Convert vector to map with pointers to members?

I'm having trouble understanding why the code below

#include <string>
#include <vector>
#include <map>

using namespace std;

struct Student { int id; string name; };

template<typename T, typename U, U T::* Member>
map<U, T> group_by(const vector<T> &items)
{
    map<U, T> result;
    for (vector<T>::const_iterator it = items.begin(); it != items.end(); 开发者_开发百科++it)
        result[it->*Member] = *it;
    return result;
}

int main()
{
    vector<Student> items;
    group_by<Student, int, Student::id>(items); //Error
    return 0;
}

gives this error:

*error C2440*: 'specialization' : cannot convert from `''` to `'int Student::* const '`  

Context does not allow for disambiguation of overloaded function

How do I fix this?

it is not a pointer to a Student so you can't use it with the ->* member access operator`. I think you meant:

result[(*it).*Member] = *it;

To form a pointer to member, you need to use &, it is not optional.
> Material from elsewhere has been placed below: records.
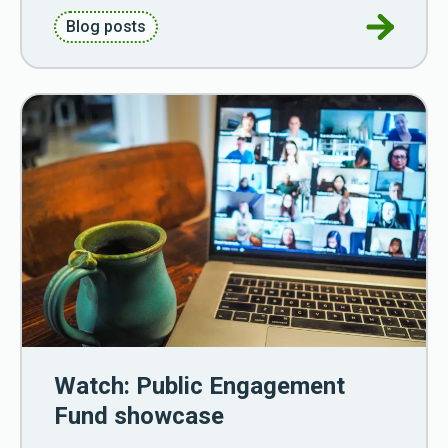
Go to Ref
Blog posts
Watch: Public Engagement
Fund showcase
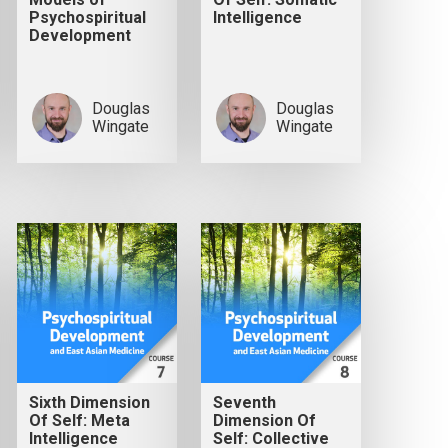
Psychospiritual
Intelligence
Development
Douglas
Douglas
Wingate
Wingate
Sixth Dimension
Seventh
Of Self: Meta
Dimension Of
Intelligence
Self: Collective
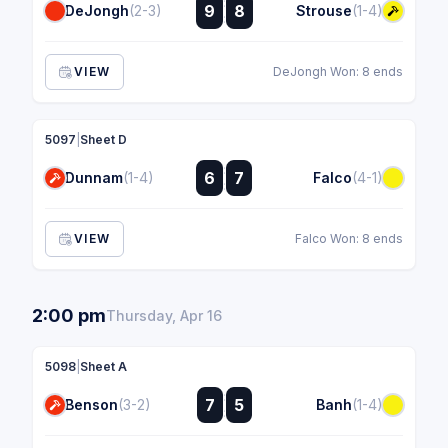
:
9
8
DeJongh
(2-3)
Strouse
(1-4)
:
VIEW
DeJongh Won: 8 ends
5097
|
Sheet D
:
6
7
Dunnam
(1-4)
Falco
(4-1)
:
VIEW
Falco Won: 8 ends
2:00 pm
Thursday, Apr 16
5098
|
Sheet A
:
7
5
Benson
(3-2)
Banh
(1-4)
:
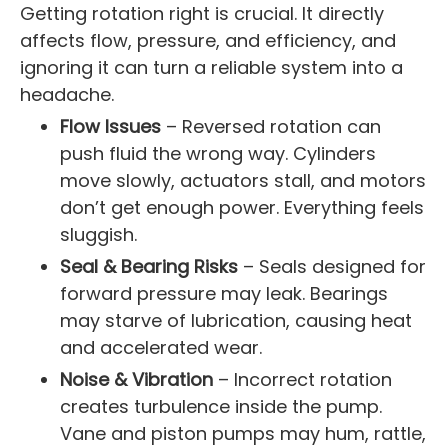
Getting rotation right is crucial. It directly
affects flow, pressure, and efficiency, and
ignoring it can turn a reliable system into a
headache.
Flow Issues
– Reversed rotation can
push fluid the wrong way. Cylinders
move slowly, actuators stall, and motors
don’t get enough power. Everything feels
sluggish.
Seal & Bearing Risks
– Seals designed for
forward pressure may leak. Bearings
may starve of lubrication, causing heat
and accelerated wear.
Noise & Vibration
– Incorrect rotation
creates turbulence inside the pump.
Vane and piston pumps may hum, rattle,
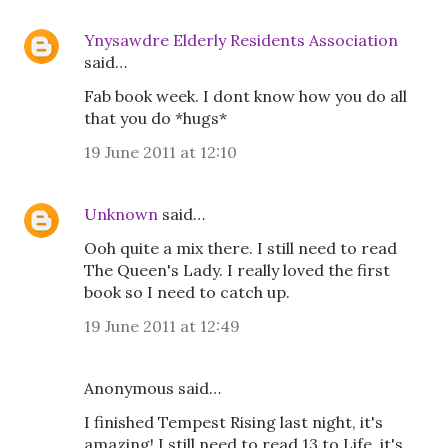
Ynysawdre Elderly Residents Association
said…
Fab book week. I dont know how you do all
that you do *hugs*
19 June 2011 at 12:10
Unknown
said…
Ooh quite a mix there. I still need to read
The Queen's Lady. I really loved the first
book so I need to catch up.
19 June 2011 at 12:49
Anonymous said…
I finished Tempest Rising last night, it's
amazing! I still need to read 13 to Life, it's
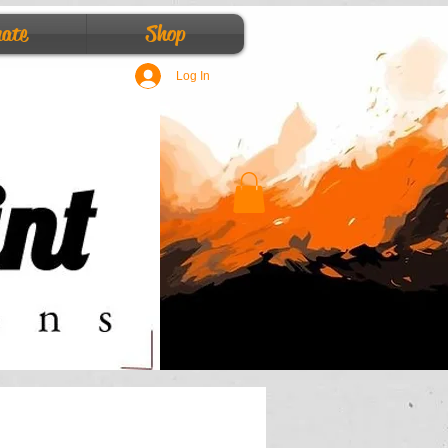
nate
Shop
Log In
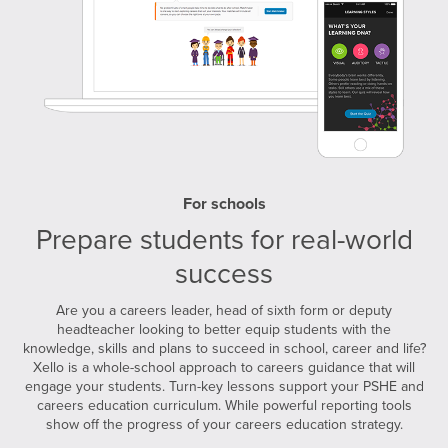
For schools
Prepare students for real-world
success
Are you a careers leader, head of sixth form or deputy
headteacher looking to better equip students with the
knowledge, skills and plans to succeed in school, career and life?
Xello is a whole-school approach to careers guidance that will
engage your students. Turn-key lessons support your PSHE and
careers education curriculum. While powerful reporting tools
show off the progress of your careers education strategy.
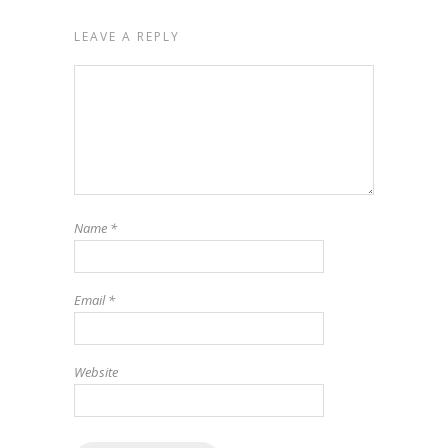
LEAVE A REPLY
Name
*
Email
*
Website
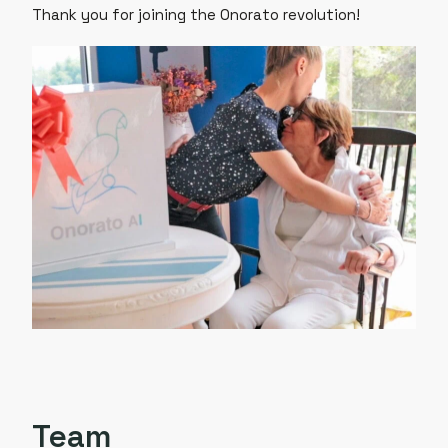
Thank you for joining the Onorato revolution!
Team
You also need to introduce dependent type names (such as vector<T>::const_iterator with typename).

This version compiles for me:

#include <string>
#include <vector>
#include <map>

using namespace std;

struct Student { int id; string name; };

template<typename T, typename U, U T::* Member>
map<U, T> group_by(const vector<T> &items)
{
    map<U, T> result;
    for (typename vector<T>::const_iterator it = items.begin(); it != items.end(); ++it)
        result[(*it).*Member] = *it;
    return result;
}

int main()
{
    vector<Student> items;
    group_by<Student, int, &Student::id>(items);
    return 0;
}

I think the error should be different.

Student::id cannot appear in a constant expression as a template parameter.